A bit late on this one. One needs to consider length, overall length vs barrel length, width, weight, height, grip length.
To be legal in Canada the major consideration asides from the evil list and the evil calibres is the barrel length. So, if one chooses a handgun with the smallest amount of metal BEHIND that barrel, one is choosing the SHORTEST handgun.
However, after many months of playing I have still yet to come up with a decision on what is the smallest handgun suitable for my purposes, legal in Canada.
My votes would have to go to the H&K P7series (P7M8 and P7PSP) which are both outstanding handguns, deadly accurate with somewhat less muzzle flip, etc., than most others due to fixed barrel and inline gas discharge recoil assembly (piston). It is only in 9mm mind you, but the latest tests have shown that there is not much difference between effectiveness in stopping bears, etc., with a 9mm or .45 using 'engineered' rounds.
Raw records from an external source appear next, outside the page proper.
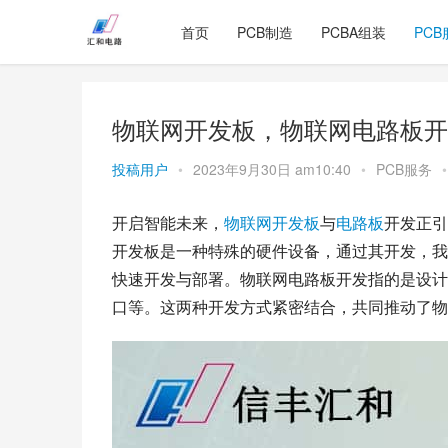
首页
PCB制造
PCBA组装
PCB
物联网开发板，物联网电路板开
投稿用户
•
2023年9月30日 am10:40
•
PCB服务
•
开启智能未来，
物联网
开发板
与
电路板
开发正引
开发板是一种特殊的硬件设备，通过其开发，我
快速开发与部署。物联网电路板开发指的是设计和
口等。这两种开发方式紧密结合，共同推动了物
One needs to move up to .44 magnum and that ilk in order to see a significant improvement in effectiveness, with that 44 magnum being a real humdinger in terms of wound channel and energy transfer. Dirty Harry had it right.
I happen to like the smaller calibres: 9mm, .40 and .45 and there is not a huge difference between them regardless of the old wives' tales that continue to float around (when using engineered rounds like Gold Dots or Federal Hydra Shocks, etc.)
And if you are thinking in terms of small, then you need to be thinking of the H&K P7's. We own two P7M8's and they are lovely guns. Also own two P7PSP's and they too are nice. Only issue is the price I guess. The P7M8's run at around $2,000 and spare magazines at about $80 each.